This morning’s Wall Street Journal contains an article about Kodak’s imminent bankruptcy declaration. My only question was: what took them so long?
In Toronto, the Eastman Kodak Mount Dennis facility in Weston once employed thousands, but it closed suddenly in 2005 and was demolished two years later. (Excellent photos of the plant’s demise, by Robert Burley, are available on the Stephen Bulger Gallery website.) Then, in 2009, Kodak announced the end of Kodachrome, its iconic slide film — a harbinger of things to come, as Kodachrome, like Polaroid’s discontinued SX-70 film, was once widely used by professional photographers everywhere.
It’s an ignominious fall for a company that invented low-cost photography. In the 1890’s, photography was expensive, and subjects had to come to studios to have their pictures taken on light-sensitive glass plates. George Eastman changed all that, selling the portable camera and rolls of film to such success that the practice of taking snapshots on the street — often of unwilling subjects — was once known as “kodaking”. The portable film camera had a profound effect on society, too. Jeff Jarvis, in “Public Parts”, writes about how Eastman’s invention inadvertently started the first serious discussion of privacy as a legal right in the United States, a debate that continues vigorously today.
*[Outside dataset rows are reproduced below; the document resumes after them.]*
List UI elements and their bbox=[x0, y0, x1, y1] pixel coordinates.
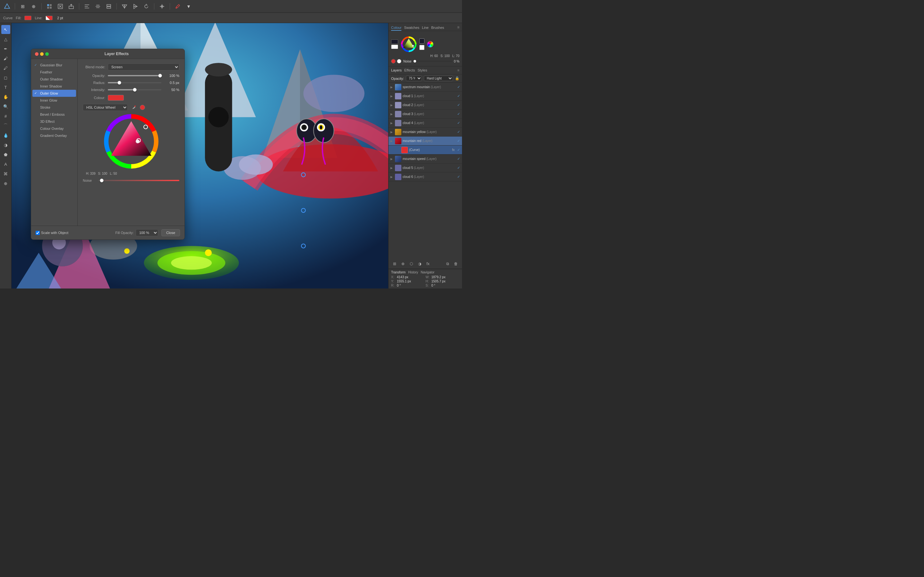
effect-outer-shadow[interactable]: ✓ Outer Shadow bbox=[31, 76, 78, 83]
radius-thumb[interactable] bbox=[118, 81, 121, 85]
layer-cloud1[interactable]: ▶ cloud 1 (Layer) ✓ bbox=[389, 92, 462, 101]
layer-cloud6[interactable]: ▶ cloud 6 (Layer) ✓ bbox=[389, 172, 462, 181]
hand-tool[interactable]: ✋ bbox=[1, 92, 10, 101]
opacity-slider[interactable] bbox=[108, 75, 162, 76]
vector-tool[interactable] bbox=[56, 2, 65, 11]
tab-swatches[interactable]: Swatches bbox=[404, 25, 419, 31]
effect-inner-glow[interactable]: ✓ Inner Glow bbox=[31, 97, 78, 104]
duplicate-layer-btn[interactable]: ⧉ bbox=[444, 260, 451, 268]
intensity-slider[interactable] bbox=[108, 89, 162, 90]
delete-layer-btn[interactable]: 🗑 bbox=[452, 260, 459, 268]
tab-line[interactable]: Line bbox=[422, 25, 429, 31]
scale-with-object-checkbox[interactable] bbox=[36, 231, 40, 235]
layer-curve[interactable]: (Curve) fx ✓ bbox=[389, 145, 462, 155]
zoom-tool[interactable]: 🔍 bbox=[1, 102, 10, 111]
layers-menu[interactable]: ≡ bbox=[457, 68, 459, 72]
opacity-thumb[interactable] bbox=[158, 74, 162, 77]
flip-v[interactable] bbox=[131, 2, 140, 11]
mask-btn[interactable]: ⬡ bbox=[408, 260, 415, 268]
colour-circle[interactable] bbox=[427, 41, 433, 47]
shape-tool[interactable]: ◻ bbox=[1, 73, 10, 82]
tab-effects[interactable]: Effects bbox=[404, 68, 415, 72]
navigator-tab[interactable]: Navigator bbox=[421, 271, 435, 274]
noise-slider-thumb[interactable] bbox=[414, 60, 416, 63]
radius-slider[interactable] bbox=[108, 82, 162, 83]
panel-menu[interactable]: ≡ bbox=[457, 25, 459, 31]
noise-thumb[interactable] bbox=[100, 179, 103, 182]
select-tool[interactable]: ↖ bbox=[1, 25, 10, 34]
align-left[interactable] bbox=[82, 2, 91, 11]
tab-styles[interactable]: Styles bbox=[417, 68, 427, 72]
layer-mountain-speed[interactable]: ▶ mountain speed (Layer) ✓ bbox=[389, 155, 462, 163]
colour-swatch[interactable] bbox=[108, 95, 124, 101]
brush-tool[interactable] bbox=[173, 2, 182, 11]
effect-feather[interactable]: ✓ Feather bbox=[31, 69, 78, 76]
brush-tool-left[interactable]: 🖌 bbox=[1, 54, 10, 63]
hsl-colour-wheel[interactable] bbox=[104, 114, 158, 169]
effect-stroke[interactable]: ✓ Stroke bbox=[31, 104, 78, 111]
share-tool[interactable]: ⊕ bbox=[29, 2, 38, 11]
white-swatch[interactable] bbox=[419, 45, 425, 50]
close-traffic-light[interactable] bbox=[35, 52, 39, 56]
noise-slider[interactable] bbox=[98, 180, 179, 181]
add-layer-btn[interactable]: ⊞ bbox=[391, 260, 398, 268]
fill-swatch[interactable] bbox=[24, 16, 31, 20]
line-swatch[interactable] bbox=[45, 16, 53, 20]
noise-white-dot[interactable] bbox=[397, 59, 401, 63]
layer-cloud5[interactable]: ▶ cloud 5 (Layer) ✓ bbox=[389, 163, 462, 172]
opacity-select-layers[interactable]: 75 % bbox=[406, 76, 422, 81]
paint-tool[interactable]: 🖊 bbox=[1, 63, 10, 73]
effect-3d[interactable]: ✓ 3D Effect bbox=[31, 118, 78, 125]
colour-wheel-mini[interactable] bbox=[401, 36, 417, 52]
snap[interactable] bbox=[158, 2, 166, 11]
flip-h[interactable] bbox=[120, 2, 129, 11]
layer-mountain-red[interactable]: ▶ mountain red (Layer) ✓ bbox=[389, 137, 462, 145]
pixel-tool[interactable] bbox=[45, 2, 54, 11]
intensity-thumb[interactable] bbox=[133, 88, 137, 92]
colour-picker-select[interactable]: HSL Colour Wheel bbox=[83, 104, 128, 111]
tab-colour[interactable]: Colour bbox=[391, 25, 401, 31]
black-swatch[interactable] bbox=[419, 39, 425, 44]
bg-colour[interactable] bbox=[391, 45, 398, 49]
add-pixel-layer-btn[interactable]: ⊕ bbox=[399, 260, 407, 268]
effect-gradient-overlay[interactable]: ✓ Gradient Overlay bbox=[31, 132, 78, 139]
effect-bevel-emboss[interactable]: ✓ Bevel / Emboss bbox=[31, 111, 78, 118]
minimize-traffic-light[interactable] bbox=[40, 52, 44, 56]
maximize-traffic-light[interactable] bbox=[45, 52, 49, 56]
effect-colour-overlay[interactable]: ✓ Colour Overlay bbox=[31, 125, 78, 132]
blend-mode-select[interactable]: Screen bbox=[108, 63, 179, 71]
layer-mountain-yellow[interactable]: ▶ mountain yellow (Layer) ✓ bbox=[389, 127, 462, 137]
scale-with-object-label[interactable]: Scale with Object bbox=[36, 231, 68, 235]
noise-slider-right[interactable] bbox=[414, 61, 452, 62]
fill-tool[interactable]: ⬟ bbox=[1, 150, 10, 159]
gradient-tool[interactable]: ◑ bbox=[1, 140, 10, 149]
adjustment-btn[interactable]: ◑ bbox=[416, 260, 423, 268]
effect-outer-glow[interactable]: ✓ Outer Glow bbox=[32, 90, 76, 97]
add-tool[interactable]: ⊞ bbox=[18, 2, 27, 11]
tab-brushes[interactable]: Brushes bbox=[431, 25, 444, 31]
fx-btn[interactable]: fx bbox=[425, 260, 431, 268]
brush-settings[interactable]: ▼ bbox=[184, 2, 193, 11]
current-colour-dot[interactable] bbox=[140, 105, 145, 110]
layer-cloud2[interactable]: ▶ cloud 2 (Layer) ✓ bbox=[389, 101, 462, 110]
close-button[interactable]: Close bbox=[162, 229, 180, 236]
node-tool[interactable]: △ bbox=[1, 35, 10, 44]
layer-cloud4[interactable]: ▶ cloud 4 (Layer) ✓ bbox=[389, 119, 462, 127]
noise-colour-dot[interactable] bbox=[391, 59, 396, 63]
align-right[interactable] bbox=[104, 2, 113, 11]
fill-opacity-select[interactable]: 100 % bbox=[136, 229, 158, 236]
tab-layers[interactable]: Layers bbox=[391, 68, 402, 72]
vector-brush[interactable]: ⌒ bbox=[1, 121, 10, 130]
effect-inner-shadow[interactable]: ✓ Inner Shadow bbox=[31, 83, 78, 90]
fg-colour[interactable] bbox=[391, 39, 398, 44]
pen-tool[interactable]: ✒ bbox=[1, 44, 10, 53]
history-tab[interactable]: History bbox=[408, 271, 418, 274]
rotate[interactable] bbox=[142, 2, 151, 11]
symbol-tool[interactable]: ⌘ bbox=[1, 169, 10, 178]
text-frame[interactable]: A bbox=[1, 160, 10, 169]
export-tool[interactable] bbox=[67, 2, 76, 11]
blend-mode-layers[interactable]: Hard Light bbox=[424, 76, 453, 81]
layer-spectrum-mountain[interactable]: ▶ spectrum mountain (Layer) ✓ bbox=[389, 83, 462, 92]
align-center[interactable] bbox=[94, 2, 102, 11]
grid-tool[interactable]: # bbox=[1, 111, 10, 121]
I’m saddened by Kodak’s inability to adapt to changing technological realities, but at the same time, they failed to anticipate the speed at which technology changes. In the 1990’s, they rested on their laurels for too long rather than embracing the digital revolution with both their powerhouse engineering talent and ubiquitous brand. At this point, I’m not sure what assets Kodak has left that they could sell off in a bankruptcy filing, other than their patents. Like Nortel Networks, Kodak seems to be a company that the world has passed by, and the end might come in the form of liquidation.